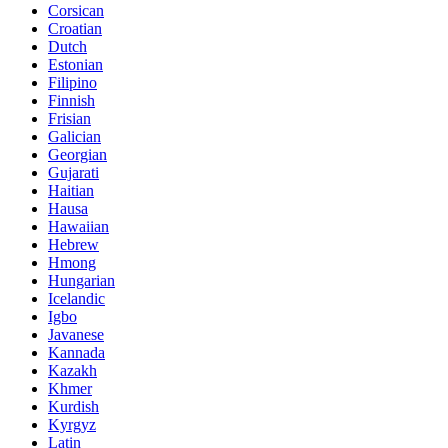
Corsican
Croatian
Dutch
Estonian
Filipino
Finnish
Frisian
Galician
Georgian
Gujarati
Haitian
Hausa
Hawaiian
Hebrew
Hmong
Hungarian
Icelandic
Igbo
Javanese
Kannada
Kazakh
Khmer
Kurdish
Kyrgyz
Latin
━━━━━━━━━━
- Work item -
Output every record verbatim, skipping images.

- Written reply -
Corsican
Croatian
Dutch
Estonian
Filipino
Finnish
Frisian
Galician
Georgian
Gujarati
Haitian
Hausa
Hawaiian
Hebrew
Hmong
Hungarian
Icelandic
Igbo
Javanese
Kannada
Kazakh
Khmer
Kurdish
Kyrgyz
Latin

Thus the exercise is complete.